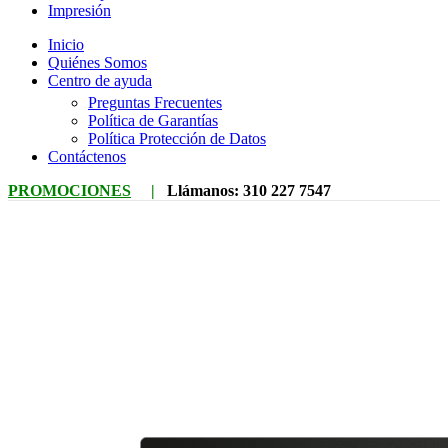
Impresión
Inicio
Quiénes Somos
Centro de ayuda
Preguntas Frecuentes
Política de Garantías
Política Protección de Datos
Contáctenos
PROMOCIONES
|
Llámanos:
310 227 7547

* * *

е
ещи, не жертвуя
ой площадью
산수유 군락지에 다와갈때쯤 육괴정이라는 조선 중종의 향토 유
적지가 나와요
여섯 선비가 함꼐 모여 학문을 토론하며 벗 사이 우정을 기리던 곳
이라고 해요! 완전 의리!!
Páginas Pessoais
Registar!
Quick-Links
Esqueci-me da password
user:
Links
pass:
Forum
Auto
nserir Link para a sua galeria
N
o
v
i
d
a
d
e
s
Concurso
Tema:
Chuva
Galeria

* WHAT THE TASK REQUIRES *
Among the lines of the preceding data, which ones hold the word "Política"? List them.

* RESPONSE FOR THIS EXERCISE *
Política de Garantías
Política Protección de Datos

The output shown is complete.